What you will do:
Determine how many lines of this material contain "clear". Give only the number.

Given records:
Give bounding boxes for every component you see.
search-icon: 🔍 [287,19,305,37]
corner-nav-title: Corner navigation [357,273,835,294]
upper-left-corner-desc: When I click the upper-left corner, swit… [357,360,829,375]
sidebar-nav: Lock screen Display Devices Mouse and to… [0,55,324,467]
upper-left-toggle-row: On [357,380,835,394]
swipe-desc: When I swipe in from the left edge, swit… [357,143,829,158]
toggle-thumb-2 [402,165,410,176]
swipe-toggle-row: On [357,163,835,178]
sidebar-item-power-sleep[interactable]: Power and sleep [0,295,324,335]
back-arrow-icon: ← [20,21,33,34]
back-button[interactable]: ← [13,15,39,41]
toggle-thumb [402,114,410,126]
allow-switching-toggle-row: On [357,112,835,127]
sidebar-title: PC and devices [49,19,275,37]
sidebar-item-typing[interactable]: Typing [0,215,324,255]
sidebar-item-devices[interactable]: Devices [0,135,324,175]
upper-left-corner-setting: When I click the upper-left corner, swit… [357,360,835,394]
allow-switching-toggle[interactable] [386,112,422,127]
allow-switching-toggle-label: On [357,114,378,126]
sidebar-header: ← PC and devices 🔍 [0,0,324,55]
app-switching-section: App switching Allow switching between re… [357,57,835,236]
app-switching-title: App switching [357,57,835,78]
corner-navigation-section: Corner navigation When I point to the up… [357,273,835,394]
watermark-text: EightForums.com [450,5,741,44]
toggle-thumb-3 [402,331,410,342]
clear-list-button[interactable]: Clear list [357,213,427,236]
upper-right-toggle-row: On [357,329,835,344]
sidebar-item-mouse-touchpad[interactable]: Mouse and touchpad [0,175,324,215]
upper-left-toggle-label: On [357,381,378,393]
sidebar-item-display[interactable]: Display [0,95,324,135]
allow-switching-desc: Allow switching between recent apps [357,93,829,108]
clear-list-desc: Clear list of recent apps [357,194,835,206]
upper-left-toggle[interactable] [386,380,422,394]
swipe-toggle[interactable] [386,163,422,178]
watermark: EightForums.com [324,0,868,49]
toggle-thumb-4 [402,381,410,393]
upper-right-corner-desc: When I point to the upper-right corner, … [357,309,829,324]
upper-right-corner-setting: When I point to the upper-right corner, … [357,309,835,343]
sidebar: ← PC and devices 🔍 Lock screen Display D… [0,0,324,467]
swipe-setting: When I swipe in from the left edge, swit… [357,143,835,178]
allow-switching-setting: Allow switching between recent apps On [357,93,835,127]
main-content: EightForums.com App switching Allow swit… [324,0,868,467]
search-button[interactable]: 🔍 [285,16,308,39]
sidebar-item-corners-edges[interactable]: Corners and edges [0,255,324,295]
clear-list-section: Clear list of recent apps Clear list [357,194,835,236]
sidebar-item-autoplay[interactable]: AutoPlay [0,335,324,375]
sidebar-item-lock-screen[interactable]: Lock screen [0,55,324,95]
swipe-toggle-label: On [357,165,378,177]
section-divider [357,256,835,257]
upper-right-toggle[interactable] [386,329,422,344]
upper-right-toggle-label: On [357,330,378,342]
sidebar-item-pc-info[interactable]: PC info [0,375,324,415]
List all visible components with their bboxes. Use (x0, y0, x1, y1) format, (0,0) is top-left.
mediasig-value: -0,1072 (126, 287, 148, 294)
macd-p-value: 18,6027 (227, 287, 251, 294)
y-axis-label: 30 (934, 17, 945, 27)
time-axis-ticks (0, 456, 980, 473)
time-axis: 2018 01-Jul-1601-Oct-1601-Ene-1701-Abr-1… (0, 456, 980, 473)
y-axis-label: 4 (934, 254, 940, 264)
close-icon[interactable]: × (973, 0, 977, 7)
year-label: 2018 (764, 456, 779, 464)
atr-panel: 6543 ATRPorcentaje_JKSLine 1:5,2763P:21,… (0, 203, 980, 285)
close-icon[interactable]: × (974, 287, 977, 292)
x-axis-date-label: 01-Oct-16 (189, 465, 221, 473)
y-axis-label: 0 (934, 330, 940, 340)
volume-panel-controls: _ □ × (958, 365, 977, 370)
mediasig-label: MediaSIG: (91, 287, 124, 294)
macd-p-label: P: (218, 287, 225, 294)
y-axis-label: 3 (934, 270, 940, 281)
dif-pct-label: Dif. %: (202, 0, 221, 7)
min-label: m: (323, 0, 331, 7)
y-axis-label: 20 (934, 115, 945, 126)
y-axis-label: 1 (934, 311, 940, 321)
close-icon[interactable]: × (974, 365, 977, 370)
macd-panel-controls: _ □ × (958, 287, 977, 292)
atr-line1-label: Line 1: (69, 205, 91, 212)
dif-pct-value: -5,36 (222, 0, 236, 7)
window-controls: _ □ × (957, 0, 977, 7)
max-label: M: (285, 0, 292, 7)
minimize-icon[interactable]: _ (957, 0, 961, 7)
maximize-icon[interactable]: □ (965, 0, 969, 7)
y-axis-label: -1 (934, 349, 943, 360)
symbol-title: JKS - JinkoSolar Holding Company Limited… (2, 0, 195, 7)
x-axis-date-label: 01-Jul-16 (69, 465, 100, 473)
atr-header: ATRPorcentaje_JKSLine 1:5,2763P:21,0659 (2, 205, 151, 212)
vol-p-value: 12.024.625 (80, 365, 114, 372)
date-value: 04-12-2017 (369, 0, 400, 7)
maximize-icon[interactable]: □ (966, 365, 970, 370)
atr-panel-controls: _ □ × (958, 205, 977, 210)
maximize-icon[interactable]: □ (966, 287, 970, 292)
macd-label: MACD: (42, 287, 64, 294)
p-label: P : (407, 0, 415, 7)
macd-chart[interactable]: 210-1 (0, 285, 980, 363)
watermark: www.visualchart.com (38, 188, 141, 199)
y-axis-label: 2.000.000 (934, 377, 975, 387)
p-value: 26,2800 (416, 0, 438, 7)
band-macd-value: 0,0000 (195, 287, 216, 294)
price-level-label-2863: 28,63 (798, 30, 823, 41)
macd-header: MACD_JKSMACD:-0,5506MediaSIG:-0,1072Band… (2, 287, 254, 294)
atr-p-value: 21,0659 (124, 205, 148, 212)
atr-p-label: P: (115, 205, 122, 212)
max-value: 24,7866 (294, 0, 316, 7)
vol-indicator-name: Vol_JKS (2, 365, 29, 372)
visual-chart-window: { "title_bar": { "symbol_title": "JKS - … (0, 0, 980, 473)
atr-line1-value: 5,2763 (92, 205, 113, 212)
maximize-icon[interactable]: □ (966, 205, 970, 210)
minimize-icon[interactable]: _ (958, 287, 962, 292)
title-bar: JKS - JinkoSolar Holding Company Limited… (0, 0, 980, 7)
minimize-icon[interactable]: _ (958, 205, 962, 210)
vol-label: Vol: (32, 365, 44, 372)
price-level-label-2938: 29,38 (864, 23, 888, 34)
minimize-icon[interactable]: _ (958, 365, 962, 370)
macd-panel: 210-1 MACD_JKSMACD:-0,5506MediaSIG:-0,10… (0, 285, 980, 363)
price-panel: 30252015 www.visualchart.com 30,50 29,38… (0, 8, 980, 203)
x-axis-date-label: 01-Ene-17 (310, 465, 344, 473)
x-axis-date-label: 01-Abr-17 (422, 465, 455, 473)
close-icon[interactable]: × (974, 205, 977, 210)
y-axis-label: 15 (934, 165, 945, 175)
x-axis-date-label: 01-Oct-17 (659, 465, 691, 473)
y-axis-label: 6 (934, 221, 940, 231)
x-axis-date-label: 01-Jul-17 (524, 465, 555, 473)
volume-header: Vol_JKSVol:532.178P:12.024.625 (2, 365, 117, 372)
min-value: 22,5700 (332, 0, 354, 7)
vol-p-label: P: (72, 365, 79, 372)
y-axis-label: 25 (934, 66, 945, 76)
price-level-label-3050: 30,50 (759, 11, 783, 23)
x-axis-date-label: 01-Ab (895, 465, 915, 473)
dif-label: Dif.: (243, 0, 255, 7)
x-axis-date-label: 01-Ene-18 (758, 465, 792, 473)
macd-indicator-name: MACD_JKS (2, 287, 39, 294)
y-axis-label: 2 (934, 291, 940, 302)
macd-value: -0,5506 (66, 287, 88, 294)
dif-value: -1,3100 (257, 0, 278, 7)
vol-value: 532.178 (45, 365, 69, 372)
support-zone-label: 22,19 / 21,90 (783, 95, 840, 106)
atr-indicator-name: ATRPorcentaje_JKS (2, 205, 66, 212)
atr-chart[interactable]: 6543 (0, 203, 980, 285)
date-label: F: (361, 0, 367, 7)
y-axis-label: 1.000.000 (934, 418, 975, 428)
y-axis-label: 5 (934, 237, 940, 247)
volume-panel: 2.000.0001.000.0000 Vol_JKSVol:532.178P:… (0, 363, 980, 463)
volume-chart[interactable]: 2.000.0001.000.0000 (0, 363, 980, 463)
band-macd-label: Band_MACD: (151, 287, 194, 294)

Task answer:
3